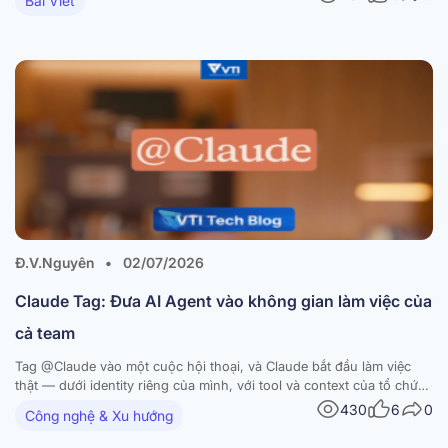
Bài Viết
không phải là điểm hấp dẫn nhất. Điểm hấp dẫn…
Đ.V.Nguyên
•
02/07/2026
Claude Tag: Đưa AI Agent vào không gian làm việc của
cả team
Tag @Claude vào một cuộc hội thoại, và Claude bắt đầu làm việc
thật — dưới identity riêng của mình, với tool và context của tổ chức
bạn. Từ “single-player” đến “multiplayer” Trong nhiều năm, cách
430
6
0
Công nghệ & Xu hướng
chúng ta làm việc với AI gần như không đổi về bản chất: một…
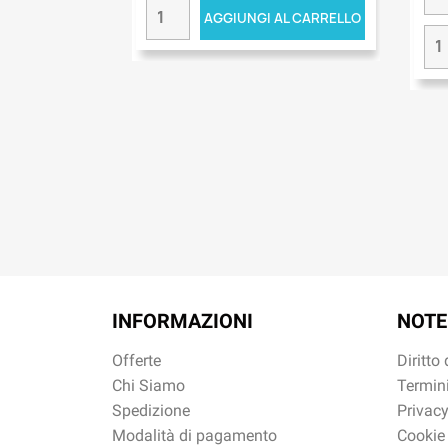
AGGIUNGI AL CARRELLO
INFORMAZIONI
NOTE
Offerte
Diritto
Chi Siamo
Termini
Spedizione
Privacy
Modalità di pagamento
Cookie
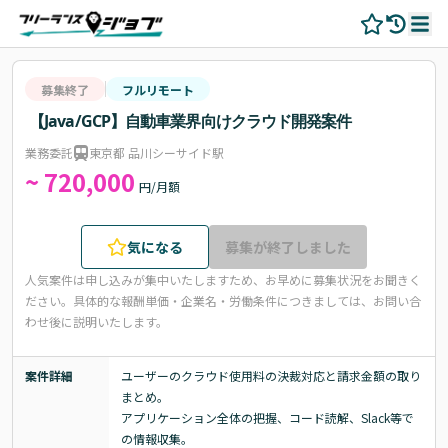
募集終了
フルリモート
【Java/GCP】自動車業界向けクラウド開発案件
業務委託
東京都 品川シーサイド駅
~ 720,000
円/月額
気になる
募集が終了しました
人気案件は申し込みが集中いたしますため、お早めに募集状況をお聞きく
ださい。
具体的な報酬単価・企業名・労働条件につきましては、お問い合
わせ後に説明いたします。
案件詳細
ユーザーのクラウド使用料の決裁対応と請求金額の取り
まとめ。

アプリケーション全体の把握、コード読解、Slack等で
の情報収集。
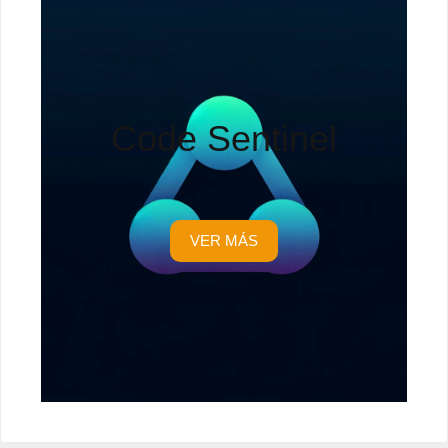
Code Sentinel
VER MÁS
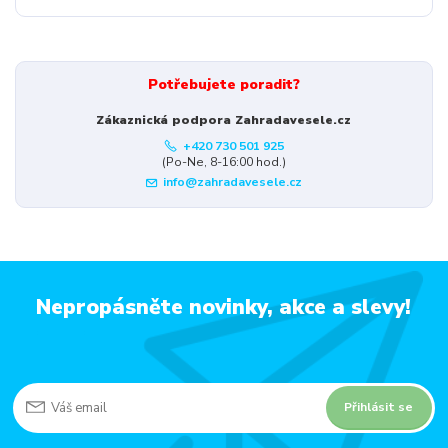
Potřebujete poradit?
Zákaznická podpora Zahradavesele.cz
+420 730 501 925
(Po-Ne, 8-16:00 hod.)
info@zahradavesele.cz
Nepropásněte novinky, akce a slevy!
Přihlásit se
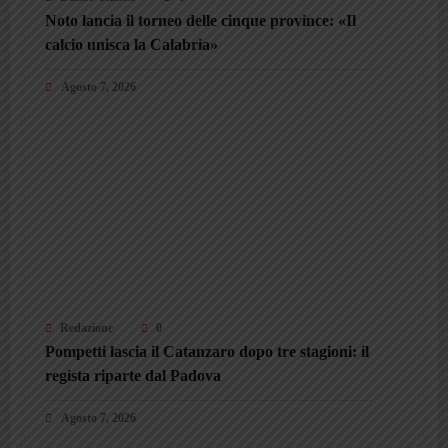
Noto lancia il torneo delle cinque province: «Il
calcio unisca la Calabria»
Agosto 7, 2026
Redazione
0
Pompetti lascia il Catanzaro dopo tre stagioni: il
regista riparte dal Padova
Agosto 7, 2026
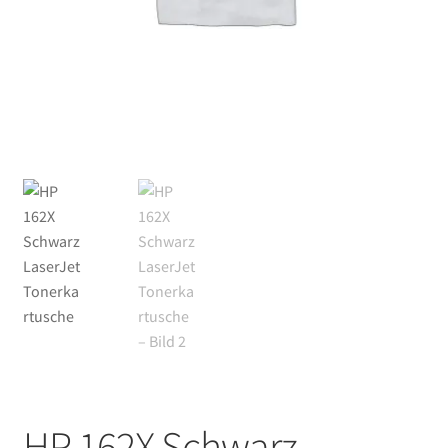
HP 162X Schwarz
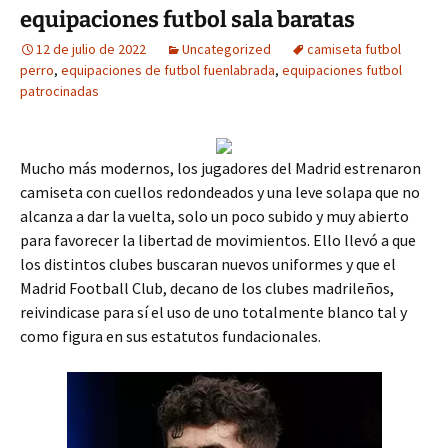
equipaciones futbol sala baratas
12 de julio de 2022
Uncategorized
camiseta futbol
perro
,
equipaciones de futbol fuenlabrada
,
equipaciones futbol
patrocinadas
Mucho más modernos, los jugadores del Madrid estrenaron
camiseta con cuellos redondeados y una leve solapa que no
alcanza a dar la vuelta, solo un poco subido y muy abierto
para favorecer la libertad de movimientos. Ello llevó a que
los distintos clubes buscaran nuevos uniformes y que el
Madrid Football Club, decano de los clubes madrileños,
reivindicase para sí el uso de uno totalmente blanco tal y
como figura en sus estatutos fundacionales.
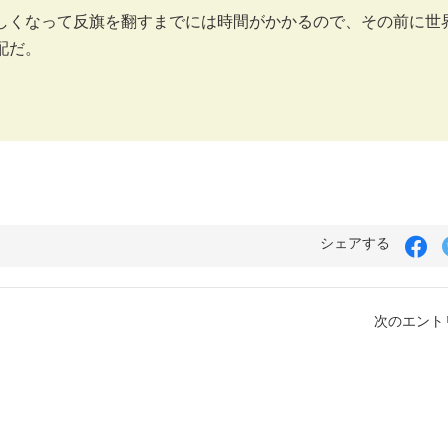
しくなって反旗を翻すまでには時間がかかるので、その前に世
配だ。
シェアする
次のエントリ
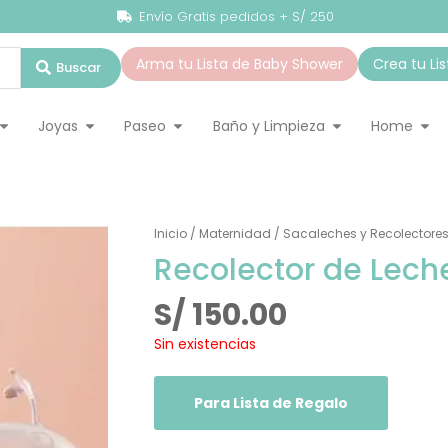
Envío Gratis pedidos + S/ 250
Arma tu Lista de Baby Shower
Crea tu Li
Buscar
ado Infantil
Abrir Accesorios
Abrir Joyas
Abrir Paseo
Abrir Baño y Lim
Abr
Joyas
Paseo
Baño y Limpieza
Home
Inicio
/
Maternidad
/
Sacaleches y Recolectore
Recolector de Lech
S/
150.00
Sin existencias
Para Lista de Regalo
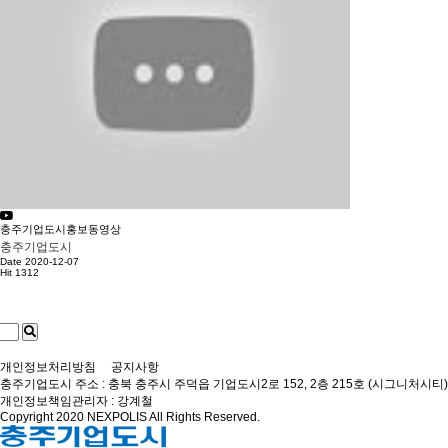
충주기업도시홍보동영상
충주기업도시
Date 2020-12-07
Hit 1312
개인정보처리방침
공지사항
충주기업도시
주소 : 충북 충주시 주덕읍 기업도시2로 152, 2층 215호 (시그니처시티)
개인정보책임관리자 : 강계철
Copyright 2020 NEXPOLIS All Rights Reserved.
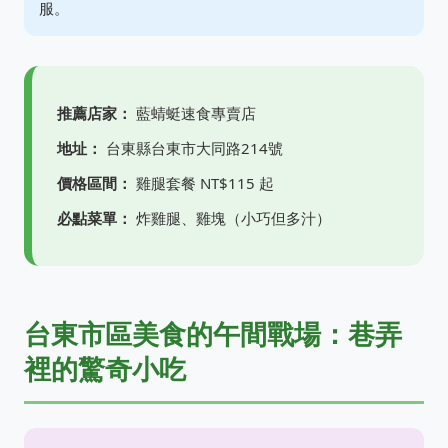
服。
推薦店家：
藍蜻蜓速食專賣店
地址：
台東縣台東市大同路214號
價格區間：
雞腿套餐 NT$115 起
必點菜單：
炸雞腿、雞塊（小巧但多汁）
台東市區美食的午間戰場：巷弄
裡的驚奇小吃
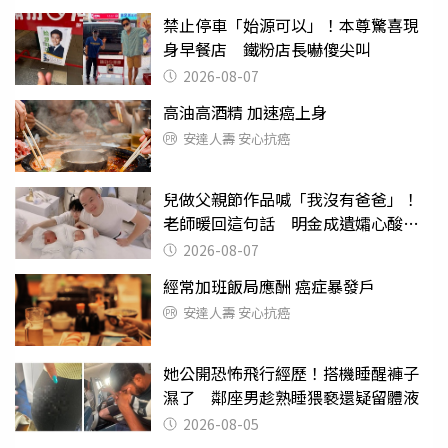
禁止停車「始源可以」！本尊驚喜現
身早餐店 鐵粉店長嚇傻尖叫
2026-08-07
高油高酒精 加速癌上身
安達人壽 安心抗癌
兒做父親節作品喊「我沒有爸爸」！
老師暖回這句話 明金成遺孀心酸惹
淚
2026-08-07
經常加班飯局應酬 癌症暴發戶
安達人壽 安心抗癌
她公開恐怖飛行經歷！搭機睡醒褲子
濕了 鄰座男趁熟睡猥褻還疑留體液
2026-08-05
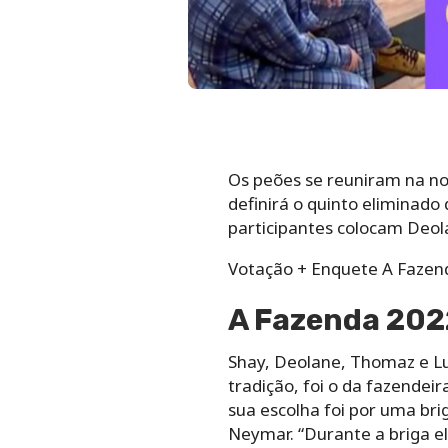
Os peões se reuniram na noi
definirá o quinto eliminado
participantes colocam Deol
Votação + Enquete A Fazend
A Fazenda 202
Shay, Deolane, Thomaz e Lu
tradição, foi o da fazendei
sua escolha foi por uma bri
Neymar. “Durante a briga el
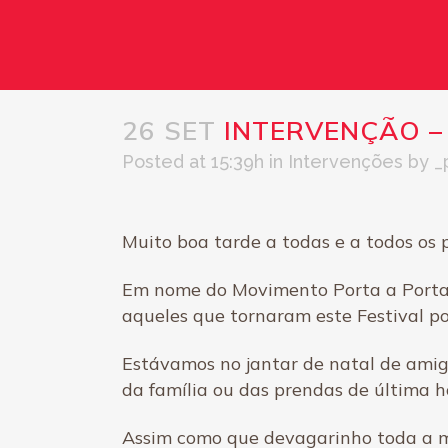
26 SET
INTERVENÇÃO –
Posted at 15:39h
in
Intervenções
by
_
Muito boa tarde a todas e a todos os 
Em nome do Movimento Porta a Porta, a
aqueles que tornaram este Festival po
Estávamos no jantar de natal de amig
da família ou das prendas de última 
Assim como que devagarinho toda a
◇ ◇ ◇ ◇ ◇ ◇ ◇
= WORK TASK =
What belongs in the answer is each line from the listing above that contains "Claude".

= RESULT OF THIS TASK =
Claude Tag: Đưa AI Agent vào không gian làm việc của
Tag @Claude vào một cuộc hội thoại, và Claude bắt đầu làm việc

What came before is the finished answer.